A similar effect would be seen with antibody-evading variants, the model predicts. So if a vaccine were, say, 95 per cent effective, a fivefold drop in the effectiveness of neutralising antibodies would reduce that to 77 per cent. A 70 per cent effective vaccine, however, would decline to 32 per cent.

This could be why there was such a big fall in the AstraZeneca vaccine’s effectiveness against B.1.351 in the South African trial. The PHE study shows signs of this too: “The reduction in vaccine effectiveness appeared to be greater with [AstraZeneca],” it says.

However, Landau isn’t convinced Triccas’s model is correct. The level of neutralising antibodies reflects how many B-cells you have churning out antibodies, says Landau. These factories stop producing antibodies over time, but they don’t necessarily go away, meaning antibodies might be ramped up again very quickly.

Even if Triccas’s team is right, decreasing efficacy against symptomatic infections doesn’t necessarily mean people will get severely ill. Even a low level of neutralising antibodies can still provide protection, says Landau. “I think people will maintain antibodies for some time that will stop them getting very sick.”
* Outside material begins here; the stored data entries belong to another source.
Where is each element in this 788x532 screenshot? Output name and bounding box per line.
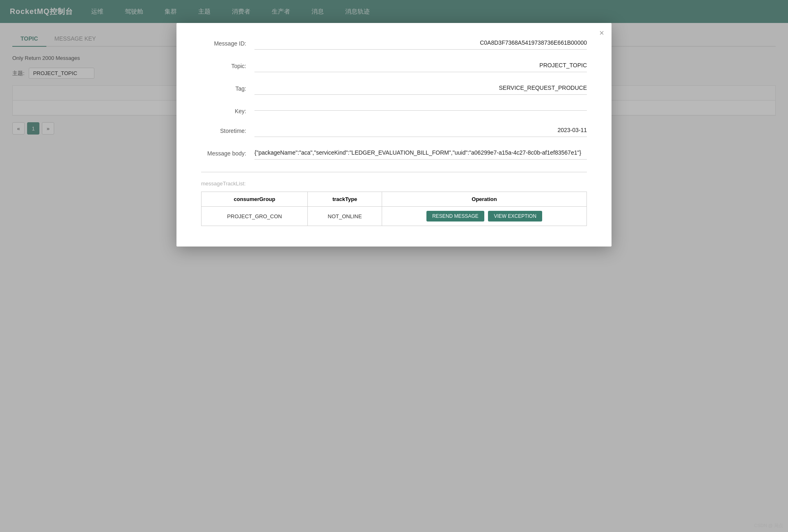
modal-overlay: × Message ID: C0A8D3F7368A5419738736E661…: [0, 0, 788, 532]
track-section: messageTrackList: consumerGroup trackTyp…: [201, 180, 587, 234]
field-label-message-id: Message ID:: [201, 39, 254, 47]
track-consumer-group: PROJECT_GRO_CON: [202, 207, 308, 226]
field-label-topic: Topic:: [201, 62, 254, 69]
field-label-message-body: Message body:: [201, 149, 254, 157]
track-table-header-operation: Operation: [382, 192, 586, 207]
track-table: consumerGroup trackType Operation PROJEC…: [201, 192, 587, 226]
field-key: Key:: [201, 107, 587, 114]
field-tag: Tag: SERVICE_REQUEST_PRODUCE: [201, 84, 587, 95]
field-value-tag: SERVICE_REQUEST_PRODUCE: [254, 84, 587, 91]
modal-close-button[interactable]: ×: [599, 29, 604, 37]
field-value-message-body: {"packageName":"aca","serviceKind":"LEDG…: [254, 149, 587, 156]
message-detail-modal: × Message ID: C0A8D3F7368A5419738736E661…: [176, 23, 612, 247]
field-message-id: Message ID: C0A8D3F7368A5419738736E661B0…: [201, 39, 587, 50]
track-type: NOT_ONLINE: [308, 207, 382, 226]
track-operations: RESEND MESSAGE VIEW EXCEPTION: [382, 207, 586, 226]
modal-divider: [201, 172, 587, 172]
field-label-storetime: Storetime:: [201, 127, 254, 134]
track-table-header-consumer-group: consumerGroup: [202, 192, 308, 207]
track-table-header-track-type: trackType: [308, 192, 382, 207]
field-value-storetime: 2023-03-11: [254, 127, 587, 133]
field-storetime: Storetime: 2023-03-11: [201, 127, 587, 137]
track-section-title: messageTrackList:: [201, 180, 587, 187]
modal-body: Message ID: C0A8D3F7368A5419738736E661B0…: [176, 23, 612, 247]
field-label-key: Key:: [201, 107, 254, 114]
resend-message-button[interactable]: RESEND MESSAGE: [426, 211, 484, 221]
field-label-tag: Tag:: [201, 84, 254, 92]
field-message-body: Message body: {"packageName":"aca","serv…: [201, 149, 587, 160]
watermark: CSDN @ 局点: [754, 523, 783, 529]
track-table-row: PROJECT_GRO_CON NOT_ONLINE RESEND MESSAG…: [202, 207, 587, 226]
view-exception-button[interactable]: VIEW EXCEPTION: [488, 211, 542, 221]
field-value-message-id: C0A8D3F7368A5419738736E661B00000: [254, 39, 587, 46]
field-topic: Topic: PROJECT_TOPIC: [201, 62, 587, 72]
field-value-topic: PROJECT_TOPIC: [254, 62, 587, 68]
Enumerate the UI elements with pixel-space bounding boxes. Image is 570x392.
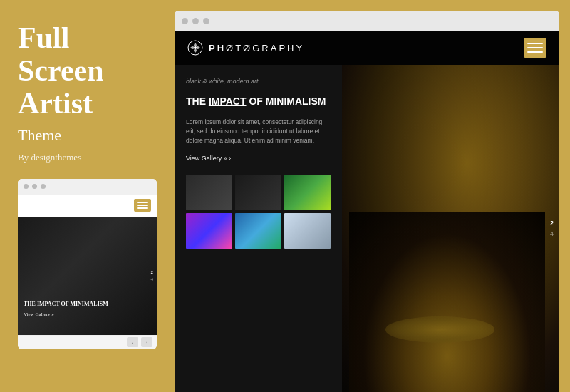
site-main: black & white, modern art THE IMPACT OF … bbox=[175, 65, 559, 392]
browser-titlebar bbox=[175, 11, 559, 31]
mini-impact-text: THE IMPACT OF MINIMALISM bbox=[24, 301, 108, 308]
mini-dot-2 bbox=[32, 184, 37, 189]
page-num-active[interactable]: 2 bbox=[550, 220, 554, 227]
hamburger-menu-button[interactable] bbox=[524, 38, 546, 58]
mini-view-gallery: View Gallery » bbox=[24, 311, 108, 317]
mini-hamburger-line-2 bbox=[137, 205, 148, 206]
page-num-4[interactable]: 4 bbox=[550, 231, 554, 237]
mini-prev-btn[interactable]: ‹ bbox=[127, 337, 138, 347]
hamburger-line-3 bbox=[527, 51, 543, 53]
gallery-grid bbox=[186, 175, 331, 249]
gallery-thumb-3[interactable] bbox=[284, 175, 331, 210]
gallery-thumb-5[interactable] bbox=[235, 213, 281, 249]
mini-dot-3 bbox=[41, 184, 46, 189]
mini-page-num-1: 2 bbox=[151, 269, 154, 275]
gallery-thumb-2[interactable] bbox=[235, 175, 281, 210]
site-header: PhØTØGrАPhY bbox=[175, 31, 559, 65]
main-title: Full Screen Artist bbox=[18, 21, 157, 120]
mini-dot-1 bbox=[24, 184, 28, 189]
author-credit: By designthemes bbox=[18, 152, 157, 163]
logo-icon bbox=[187, 40, 203, 56]
mini-text-overlay: THE IMPACT OF MINIMALISM View Gallery » bbox=[24, 301, 108, 316]
left-panel: Full Screen Artist Theme By designthemes… bbox=[0, 0, 175, 392]
browser-dot-3 bbox=[203, 18, 209, 24]
svg-point-1 bbox=[194, 46, 197, 49]
article-title-part2: OF MINIMALISM bbox=[247, 96, 326, 107]
page-navigation: 2 4 bbox=[550, 220, 554, 237]
article-title: THE IMPACT OF MINIMALISM bbox=[186, 95, 331, 108]
browser-mockup: PhØTØGrАPhY black & white, modern art TH… bbox=[175, 11, 559, 392]
browser-dot-2 bbox=[192, 18, 199, 24]
hamburger-line-1 bbox=[527, 43, 543, 44]
hero-figure bbox=[342, 65, 559, 392]
mini-hero-bg bbox=[18, 217, 157, 335]
mini-site-header bbox=[18, 195, 157, 217]
main-subtitle: Theme bbox=[18, 126, 157, 145]
mini-hamburger-icon bbox=[134, 199, 151, 212]
mini-preview: THE IMPACT OF MINIMALISM View Gallery » … bbox=[18, 179, 157, 349]
hero-background: 2 4 bbox=[342, 65, 559, 392]
gallery-thumb-4[interactable] bbox=[186, 213, 232, 249]
gallery-thumb-6[interactable] bbox=[284, 213, 331, 249]
logo-text-rest: ØTØGrАPhY bbox=[226, 43, 304, 53]
hero-overlay bbox=[342, 65, 559, 392]
article-title-underline: IMPACT bbox=[209, 96, 247, 107]
logo-text: PhØTØGrАPhY bbox=[209, 43, 304, 53]
mini-titlebar bbox=[18, 179, 157, 195]
hamburger-line-2 bbox=[527, 47, 543, 48]
mini-hero-area: THE IMPACT OF MINIMALISM View Gallery » … bbox=[18, 217, 157, 335]
mini-footer-nav: ‹ › bbox=[18, 335, 157, 349]
view-gallery-link[interactable]: View Gallery » bbox=[186, 155, 331, 162]
article-meta: black & white, modern art bbox=[186, 78, 331, 85]
mini-next-btn[interactable]: › bbox=[141, 337, 152, 347]
hero-column: 2 4 bbox=[342, 65, 559, 392]
site-logo: PhØTØGrАPhY bbox=[187, 40, 304, 56]
mini-page-numbers: 2 4 bbox=[151, 269, 154, 282]
mini-page-num-2: 4 bbox=[151, 277, 154, 282]
browser-content: PhØTØGrАPhY black & white, modern art TH… bbox=[175, 31, 559, 392]
mini-hamburger-line-1 bbox=[137, 202, 148, 203]
browser-dot-1 bbox=[182, 18, 188, 24]
article-body: Lorem ipsum dolor sit amet, consectetur … bbox=[186, 118, 331, 145]
logo-text-ph: Ph bbox=[209, 43, 226, 53]
article-title-part1: THE bbox=[186, 96, 209, 107]
gallery-thumb-1[interactable] bbox=[186, 175, 232, 210]
article-column: black & white, modern art THE IMPACT OF … bbox=[175, 65, 342, 392]
mini-hamburger-line-3 bbox=[137, 207, 148, 209]
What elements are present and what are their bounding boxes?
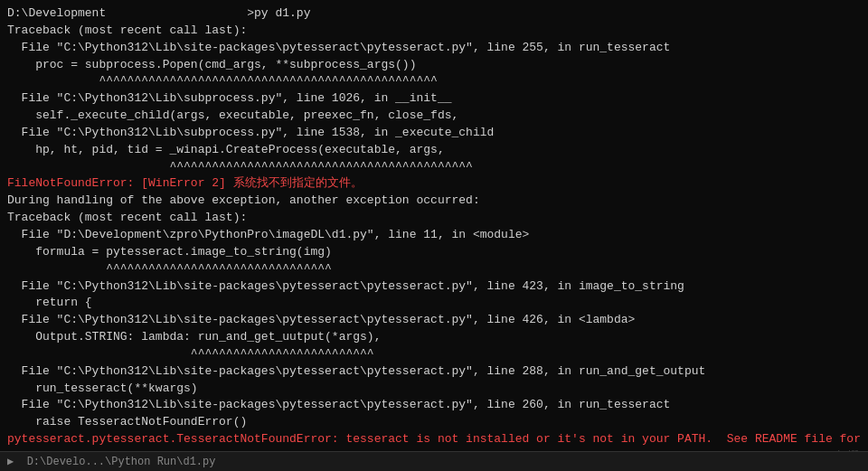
terminal-line: ^^^^^^^^^^^^^^^^^^^^^^^^^^^^^^^^^^^^^^^^… [7, 73, 861, 90]
terminal-window: D:\Development >py d1.pyTraceback (most … [0, 0, 868, 471]
terminal-line: hp, ht, pid, tid = _winapi.CreateProcess… [7, 142, 861, 159]
terminal-line: During handling of the above exception, … [7, 193, 861, 210]
terminal-line: Output.STRING: lambda: run_and_get_uutpu… [7, 329, 861, 346]
terminal-line: File "C:\Python312\Lib\site-packages\pyt… [7, 363, 861, 381]
bottom-bar-text: ▶ D:\Develo...\Python Run\d1.py [7, 455, 215, 468]
terminal-line: File "C:\Python312\Lib\subprocess.py", l… [7, 90, 861, 108]
terminal-line: return { [7, 295, 861, 312]
terminal-line: File "C:\Python312\Lib\site-packages\pyt… [7, 397, 861, 414]
terminal-line: ^^^^^^^^^^^^^^^^^^^^^^^^^^^^^^^^ [7, 261, 861, 278]
terminal-line: Traceback (most recent call last): [7, 23, 861, 40]
terminal-line: File "C:\Python312\Lib\site-packages\pyt… [7, 278, 861, 296]
terminal-line: File "C:\Python312\Lib\subprocess.py", l… [7, 125, 861, 142]
terminal-line: proc = subprocess.Popen(cmd_args, **subp… [7, 57, 861, 74]
terminal-line: ^^^^^^^^^^^^^^^^^^^^^^^^^^ [7, 346, 861, 363]
terminal-line: File "C:\Python312\Lib\site-packages\pyt… [7, 312, 861, 329]
terminal-line: pytesseract.pytesseract.TesseractNotFoun… [7, 431, 861, 448]
terminal-line: raise TesseractNotFoundError() [7, 414, 861, 431]
terminal-line: formula = pytesseract.image_to_string(im… [7, 244, 861, 261]
terminal-line: File "C:\Python312\Lib\site-packages\pyt… [7, 40, 861, 57]
terminal-line: File "D:\Development\zpro\PythonPro\imag… [7, 227, 861, 244]
terminal-line: self._execute_child(args, executable, pr… [7, 108, 861, 125]
bottom-bar: ▶ D:\Develo...\Python Run\d1.py [0, 451, 868, 471]
terminal-line: run_tesseract(**kwargs) [7, 381, 861, 398]
terminal-line: D:\Development >py d1.py [7, 5, 861, 23]
terminal-line: Traceback (most recent call last): [7, 210, 861, 227]
terminal-content: D:\Development >py d1.pyTraceback (most … [7, 5, 861, 466]
terminal-line: ^^^^^^^^^^^^^^^^^^^^^^^^^^^^^^^^^^^^^^^^… [7, 159, 861, 176]
terminal-line: FileNotFoundError: [WinError 2] 系统找不到指定的… [7, 175, 861, 193]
And in addition to antibodies, so-called T-cells also help protect us against severe disease. It is harder for viruses to escape the T-cell response than it is for them to evade antibodies.

“Our prediction is that these vaccines will remain protective against variants for the vast majority”

But if the efficacy of certain vaccines rapidly wanes or is much lower against variants, it is going to be even harder than we thought to halt the virus’s spread. We don’t know what proportion of people must be immune to reach the herd immunity threshold, yet estimates range from 70 to 90 per cent.

Achieving this threshold requires very effective vaccines and very high vaccine uptake, especially if children aren’t eligible, says Gurdasani. “It may not even be possible to achieve herd immunity with these new variants,” she says.